The tank of the invention may be seen as combining/integrating a (back-up) heating function (i.e. back-up heater) with a known (decoupling) tank. Specific advantages of the tank including the heating means, i.e. a tank having integrated heating means, may be compactness, reduced costs and reduced thermal and/or pressure loss. This may improve the performance efficiency of the system (due to less heat to produce to compensate for thermal loss and less power consumption of the pump to compensate for pressure loss).
Also, the integrated heating means allows liquid to be heated directly in the tank, where primary and secondary liquid circuits are in liquid communication. It follows that liquid for liquid circuits at both sides may be heated by means of the same heating means in a simple manner. In other words, primary and secondary liquid circuits may easily share a common heating means. In more detail, a heat request may be made on both sides: At the destination side, i.e. the secondary side, a heat request may concern heating of the liquid if not enough heat is provided by the source side. So, the additional heat it is used to heat the liquid and, thus, heat a building or water for a domestic hot water tank. On the primary side (i.e. the source side), a heat request may be made to realize an anti-freeze function to ensure that the liquid does not freeze in the pipe or in the heat exchanger in case of extreme temperature conditions. In case of freezing, there is a risk of damage of the pipe and/or of the heat exchanger, which could lead to failure of the heat pump and even risk or leakage of refrigerant (in particular flammable) in the liquid circuit of an installation site.
Further, as the heating means is integrated in the tank, no decision whether to install the heating means as an individual entity in the primary or the secondary liquid circuit needs to be made. Rather, as the heating means is integrated and not separately provided from the tank, the heating means does not provide "asymmetry" to the installation in that the heater is either in the primary or secondary liquid circuit. This allows for symmetrical installations and, hence, for increased versatility and flexibility. Further, it may be possible to have pipes on both sides installed at the same height and/or to install the identical elements on both sides, such as a temperature sensor and a pressure sensor.

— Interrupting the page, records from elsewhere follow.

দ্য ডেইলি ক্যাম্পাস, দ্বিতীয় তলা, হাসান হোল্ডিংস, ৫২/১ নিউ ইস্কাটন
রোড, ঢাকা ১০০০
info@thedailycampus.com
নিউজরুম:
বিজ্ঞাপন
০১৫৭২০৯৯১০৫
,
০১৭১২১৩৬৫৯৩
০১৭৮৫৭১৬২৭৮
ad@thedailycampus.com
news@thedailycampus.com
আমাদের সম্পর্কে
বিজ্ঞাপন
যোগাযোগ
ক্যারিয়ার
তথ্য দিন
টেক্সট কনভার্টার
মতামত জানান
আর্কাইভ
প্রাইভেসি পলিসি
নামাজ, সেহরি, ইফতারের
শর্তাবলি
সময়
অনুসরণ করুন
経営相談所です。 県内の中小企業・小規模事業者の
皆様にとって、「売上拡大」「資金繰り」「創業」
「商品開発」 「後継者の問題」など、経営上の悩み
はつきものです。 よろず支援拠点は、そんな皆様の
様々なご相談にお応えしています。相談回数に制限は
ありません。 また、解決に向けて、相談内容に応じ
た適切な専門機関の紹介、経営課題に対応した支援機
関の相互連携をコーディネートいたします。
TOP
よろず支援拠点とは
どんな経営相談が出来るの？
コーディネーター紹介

A tank of the invention may in particular be beneficial, if it is relatively large, e.g. accommodating at least 10l or at least 30l. The reason is that a heating element in the tank may, in this case, also be relatively large, in particular as to its heating surface. Due to a large heating surface, the surface heating density may be lower, which may then reduce deposition of lime etc. (because lime deposition is increased with the temperature. By having a lower surface heating density, a lower temperature surface on the immersed heating element is achieved.) Also, a reduced heating surface temperature may allow for specific additives to be added to the liquid, e.g. glycol. A large tank may also allow to use heating means which have a larger heat exchange area, such as a heating belt around the tank. A larger heat exchange area allows to reduce the surface heating density. Also, a large tank may provide enough space for a hydraulic heat exchanger, such as a coil heat exchanger, to be positioned inside the tank. In other words, a hydraulic back-up heater may more easily be possible, as more space for accommodation of a heater inside the tank is available.

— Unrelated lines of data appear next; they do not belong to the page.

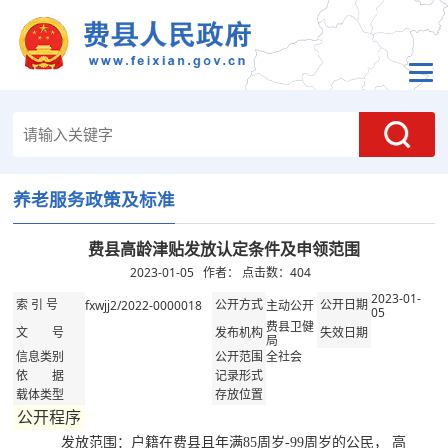
养老服务政策及标准
费县高龄津贴发放认定条件及申领范围
2023-01-05 作者： 点击数：
404
2023-01-
fxwjj2/2022-0000018
主动公开
索 引 号
公开方式
公开日期
05
费县卫健
文 号
发布机构
失效日期
局
全社会
信息类别
公开范围
依 据
记录形式
载体类型
存放位置
公开程序
发放范围：户籍在费县且年满85周岁-99周岁的公民， 高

The invention may allow for improved thermal impact on liquid flows. The integration of heating means in the tank may render parts redundant (which would otherwise be present in each individual entity) and, hence, allow for removal of parts, such as a three-way valve and/or an air vent and/or two heating means and associated safety means (e.g. thermal safety to ensure that liquid does not vaporize). Also, this allows to reduce piping in a heat pump system, and the distance between further entities which are part of the heat pump system. Specific advantages may be as follows: The consumption of materials used in pipe connections, especially copper may be reduced. The length of piping and angles may be reduced and therefore a reduction in the pressure drop of the hydraulic circuit may be achieved. This may improve the system performance by limiting the power required from the pump. A reduced length of the tubes may reduce associated thermal losses and/or may reduce required thermal insulation around the pipe (which may, more specifically, reduce material consumption, costs and assembly time). The energy performance of the system may therefore be improved. Reducing the length of cables/wires between the different entities of the heat pump system reduces copper consumption and limits the risk of defects, such as cutting, abrasion of the film, bad assembly of the wire etc. Reducing the length of the piping may reduce the number of pipe connections and, hence, the risk of leakage between pipe connections. Reducing the weight of the heat pump system to be installed lowers the energy costs of transport (fewer pipe, less wiring etc...). Also, improved electric connectability and improved hydraulic accessibility may be supported.
The first, second and/or third operational states of the tank may take place at the same time, e.g. by divided liquid flows inside the tank. Hence, operational states are not mutually exclusive, but are combinable.
In general, alternatively, a (decoupling) tank may be referred to as hydraulic separator, buffer tank or mixing tank, or simply as tank. The tank of the invention may also be regarded as a heat pump system tank.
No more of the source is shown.